Maldives, Canaries, Denmark and Mykonos all added to the UK Travel Corridor List
The Canary Islands have been granted a travel corridor, transport secretary Grant Shapps has confirmed via Twitter.
The islands have been added to the government’s safe list alongside the Maldives, Denmark and Mykonos, which is restored having been previously removed.
The only country to be removed from the list this week is Liechtenstein, Shapps confirmed in a second tweet.
Following an update to the implementation of changes to corridors last week, the new rules will apply from 4am on Sunday, October 25.
The Canary Islands were removed from the government’s travel corridors list alongside the Balearic Islands and mainland Spain on July 25.
However, holidays to the islands continued to operate as the Foreign Office excluded them from advice against all but essential travel to Spain.
That advice was subsequently changed, leading tour operators to suspend their programmes, but hopes were then raised that they could have their corridors restored when the government announced it was open to the idea of “island corridors” in early September.

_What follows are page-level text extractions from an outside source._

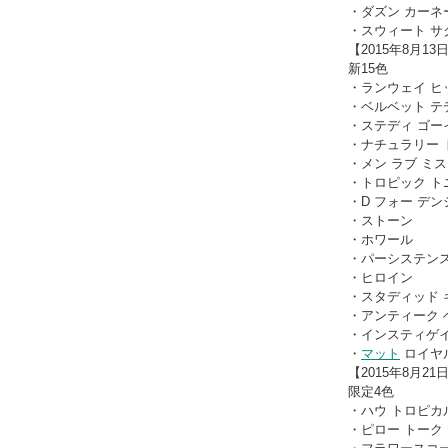
・ダズン カーネ
・スウィート サ
【2015年8月13
新15色
・ランウェイ ヒ
・ベルベット テ
・ステディ ゴー
・ナチュラリー 
・メン ラブ ミ
・トロピック ト
・D フォー デ
・ストーン
・ホワール
・パーシステン
・ヒロイン
・スタディッド 
・アンティーク 
・インスティゲ
・
マット
ロイヤ
【2015年8月21
限定4色
・ハウ トロピカ
・ピロー トーク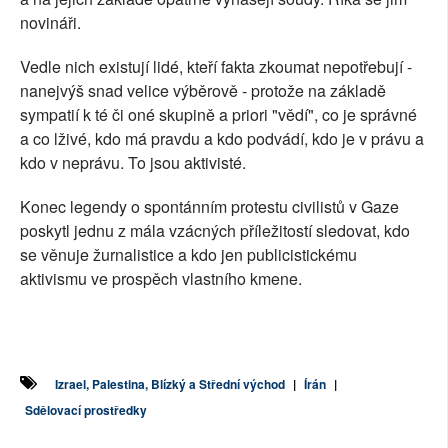
novináři.
Vedle nich existují lidé, kteří fakta zkoumat nepotřebují -
nanejvýš snad velice výběrově - protože na základě
sympatií k té či oné skupině a priori "vědí", co je správné
a co lživé, kdo má pravdu a kdo podvádí, kdo je v právu a
kdo v neprávu. To jsou aktivisté.
Konec legendy o spontánním protestu civilistů v Gaze
poskytl jednu z mála vzácných příležitostí sledovat, kdo
se věnuje žurnalistice a kdo jen publicistickému
aktivismu ve prospěch vlastního kmene.
Izrael, Palestina, Blízký a Střední východ
|
Írán
|
Sdělovací prostředky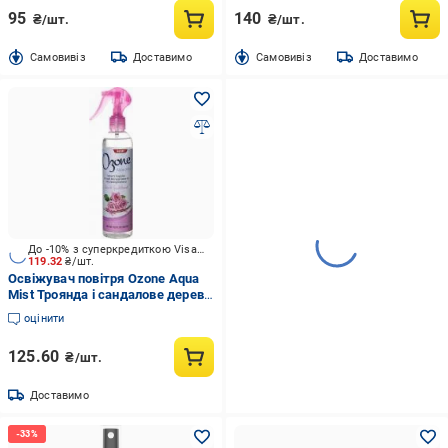
95
140
₴/шт.
₴/шт.
Cамовивіз
Доставимо
Cамовивіз
Доставимо
До -10% з суперкредиткою Visa Вигода
119.32
₴/шт.
Освіжувач повітря Ozone Aqua
Mist Троянда і сандалове дерево
300 мл
оцінити
125.60
₴/шт.
Доставимо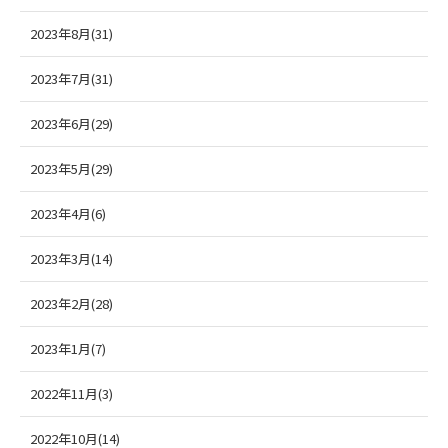
2023年8月(31)
2023年7月(31)
2023年6月(29)
2023年5月(29)
2023年4月(6)
2023年3月(14)
2023年2月(28)
2023年1月(7)
2022年11月(3)
2022年10月(14)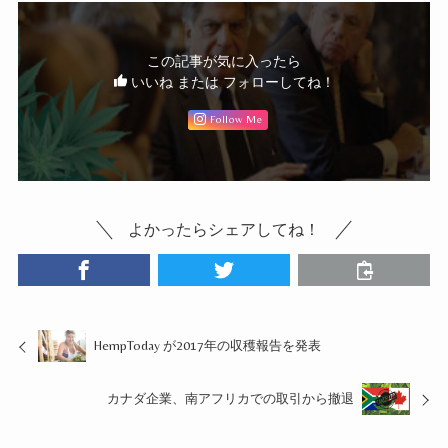
この記事が気に入ったら
いいね または フォローしてね！
Follow Me
よかったらシェアしてね！
HempToday が2017年の収穫報告を発表
カナダ企業、南アフリカでの取引から撤退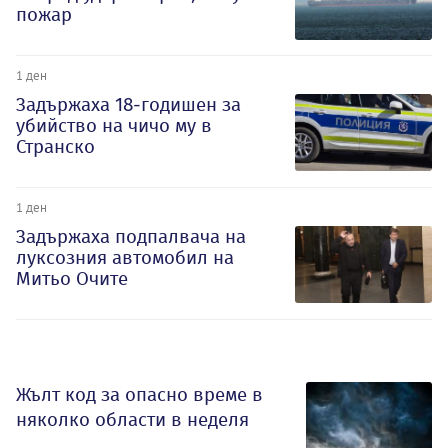
пожар
1 ден
Задържаха 18-годишен за
убийство на чичо му в
Странско
1 ден
Задържаха подпалвача на
луксозния автомобил на
Митьо Очите
Жълт код за опасно време в
няколко области в неделя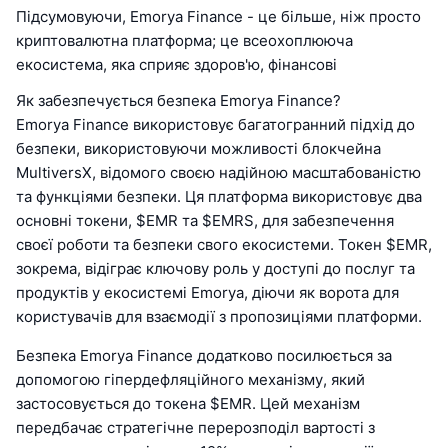
Підсумовуючи, Emorya Finance - це більше, ніж просто
криптовалютна платформа; це всеохоплююча
екосистема, яка сприяє здоров'ю, фінансові
Як забезпечується безпека Emorya Finance?
Emorya Finance використовує багатогранний підхід до
безпеки, використовуючи можливості блокчейна
MultiversX, відомого своєю надійною масштабованістю
та функціями безпеки. Ця платформа використовує два
основні токени, $EMR та $EMRS, для забезпечення
своєї роботи та безпеки свого екосистеми. Токен $EMR,
зокрема, відіграє ключову роль у доступі до послуг та
продуктів у екосистемі Emorya, діючи як ворота для
користувачів для взаємодії з пропозиціями платформи.
Безпека Emorya Finance додатково посилюється за
допомогою гіпердефляційного механізму, який
застосовується до токена $EMR. Цей механізм
передбачає стратегічне перерозподіл вартості з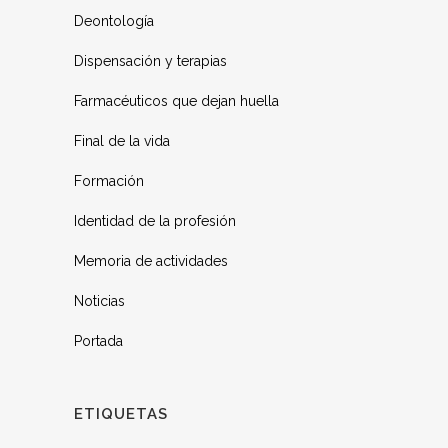
Deontología
Dispensación y terapias
Farmacéuticos que dejan huella
Final de la vida
Formación
Identidad de la profesión
Memoria de actividades
Noticias
Portada
ETIQUETAS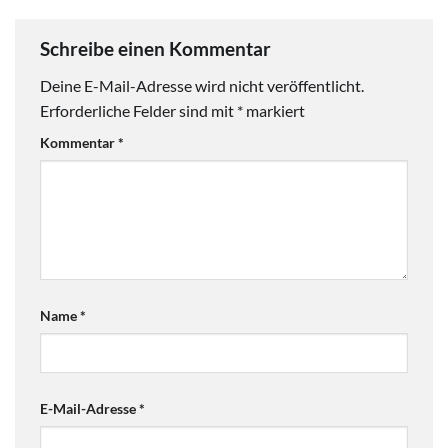
Schreibe einen Kommentar
Deine E-Mail-Adresse wird nicht veröffentlicht.
Erforderliche Felder sind mit
*
markiert
Kommentar
*
Name
*
E-Mail-Adresse
*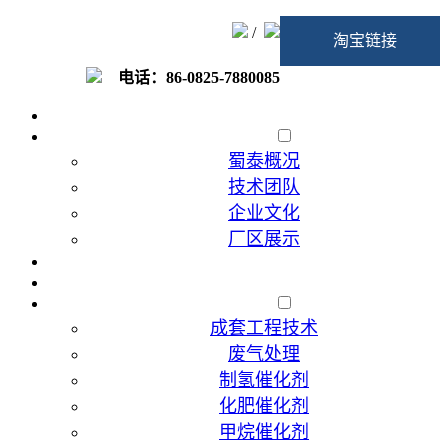
/
淘宝链接
电话：86-0825-7880085
首页
走进蜀泰
蜀泰概况
技术团队
企业文化
厂区展示
加入我们
催化剂代加工
产品展示
成套工程技术
废气处理
制氢催化剂
化肥催化剂
甲烷催化剂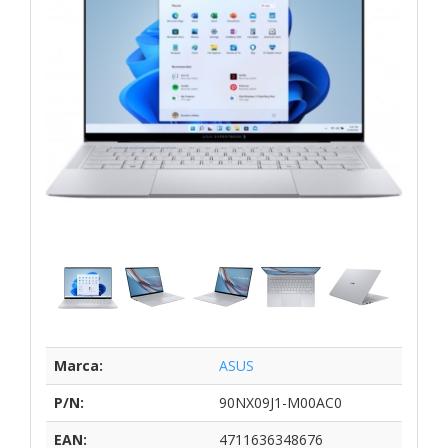
Marca:
ASUS
P/N:
90NX09J1-M00AC0
EAN:
4711636348676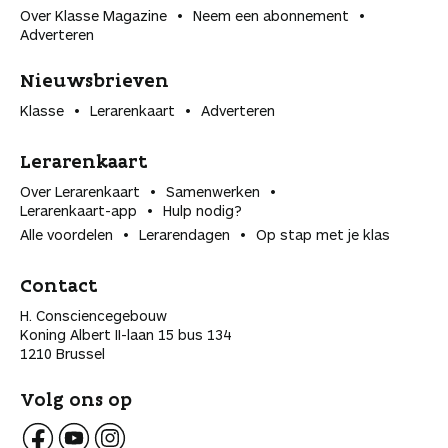
Over Klasse Magazine
Neem een abonnement
Adverteren
Nieuwsbrieven
Klasse
Lerarenkaart
Adverteren
Lerarenkaart
Over Lerarenkaart
Samenwerken
Lerarenkaart-app
Hulp nodig?
Alle voordelen
Lerarendagen
Op stap met je klas
Contact
H. Consciencegebouw
Koning Albert II-laan 15 bus 134
1210 Brussel
Volg ons op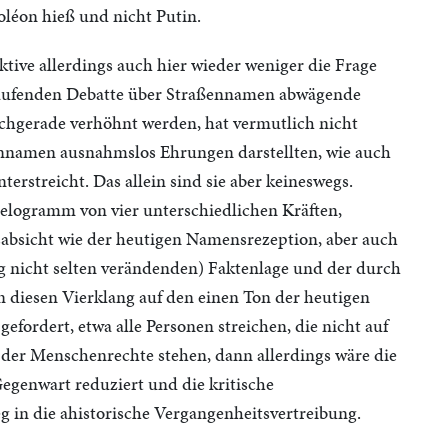
léon hieß und nicht Putin.
ktive allerdings auch hier wieder weniger die Frage
laufenden Debatte über Straßennamen abwägende
chgerade verhöhnt werden, hat vermutlich nicht
ßennamen ausnahmslos Ehrungen darstellten, wie auch
rstreicht. Das allein sind sie aber keineswegs.
lelogramm von vier unterschiedlichen Kräften,
absicht wie der heutigen Namensrezeption, aber auch
g nicht selten verändenden) Faktenlage und der durch
n diesen Vierklang auf den einen Ton der heutigen
efordert, etwa alle Personen streichen, die nicht auf
er Menschenrechte stehen, dann allerdings wäre die
egenwart reduziert und die kritische
in die ahistorische Vergangenheitsvertreibung.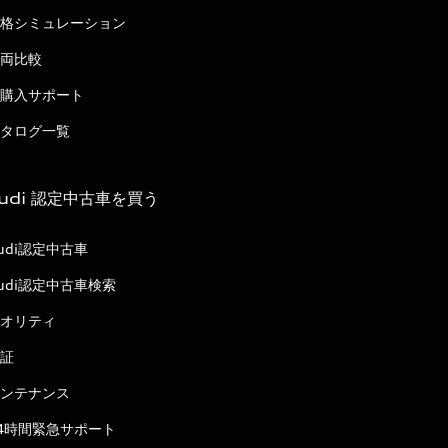
格シミュレーション
両比較
購入サポート
タログ一覧
udi 認定中古車を買う
udi認定中古車
udi認定中古車検索
オリティ
証
ンテナンス
4時間緊急サポート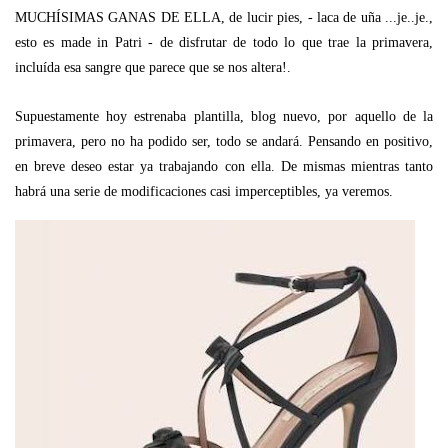
MUCHÍSIMAS GANAS DE ELLA, de lucir pies, - laca de uña ...je..je.,
esto es made in Patri - de disfrutar de todo lo que trae la primavera,
incluída esa sangre que parece que se nos altera!.
Supuestamente hoy estrenaba plantilla, blog nuevo, por aquello de la
primavera, pero no ha podido ser, todo se andará. Pensando en positivo,
en breve deseo estar ya trabajando con ella. De mismas mientras tanto
habrá una serie de modificaciones casi imperceptibles, ya veremos.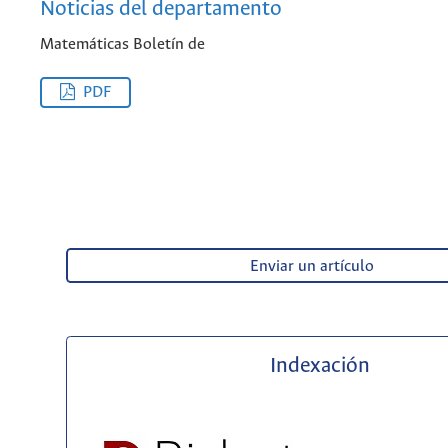
Noticias del departamento
Matemáticas Boletín de
PDF
Enviar un artículo
Indexación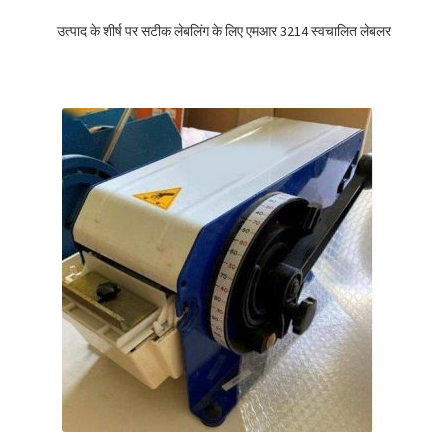
उत्पाद के शीर्ष पर सटीक लेबलिंग के लिए एमआर 3214 स्वचालित लेबलर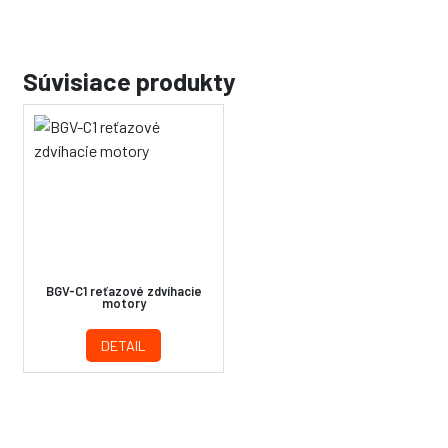
Súvisiace produkty
BGV-C1 reťazové zdvíhacie
motory
DETAIL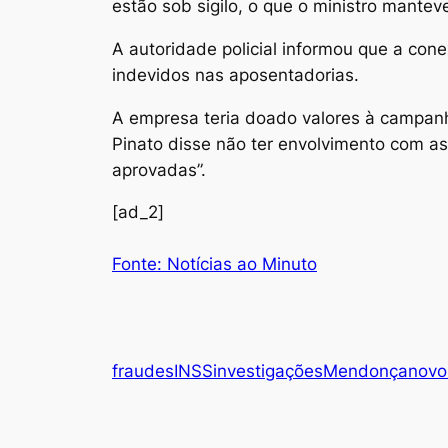
estão sob sigilo, o que o ministro mantev
A autoridade policial informou que a cone
indevidos nas aposentadorias.
A empresa teria doado valores à campanh
Pinato disse não ter envolvimento com as
aprovadas”.
[ad_2]
Fonte: Notícias ao Minuto
fraudes
INSS
investigações
Mendonça
novo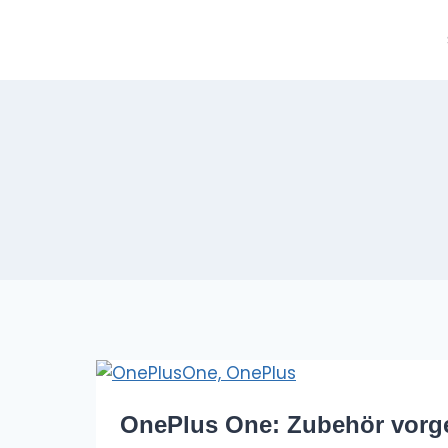
Zum
Inhalt
springen
OnePlus One: Zubehör vorge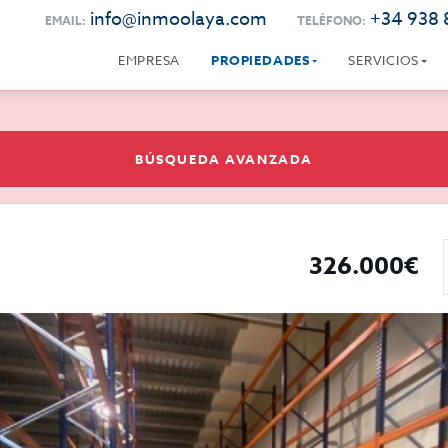
info@inmoolaya.com
+34 938 
EMAIL:
TELÉFONO:
EMPRESA
PROPIEDADES
SERVICIOS
BÚSQUEDA AVANZADA
326.000€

Operators including Tui, Jet2holidays and easyJet Holidays have previously said the winter sun season hinged on the ability to return to the Canaries in particular.
Last week, the Spanish government and tourist office issued details of Covid-testing protocols which they hoped would reopen the islands to UK holidaymakers.
While the addition of the Canaries and reinstatement of Mykonos was welcomed particularly by mainstream operators, the addition of the Maldives for the first time was a significant step for long-haul specialists.
Abta said the addition of the four destinations “is a bit of light at the end of a very dark tunnel for the travel industry” after “a terrible summer season”.
But a spokesperson added: “We must remember that the pandemic brought foreign travel to a standstill and for most companies there has been little or no chance to start a recovery.”
“It is also vital that the government seeks to fully regionalise travel corridors and transition away from the current global advisory against all but essential travel by moving back to country specific foreign travel advice,” the Abta spokesperson added.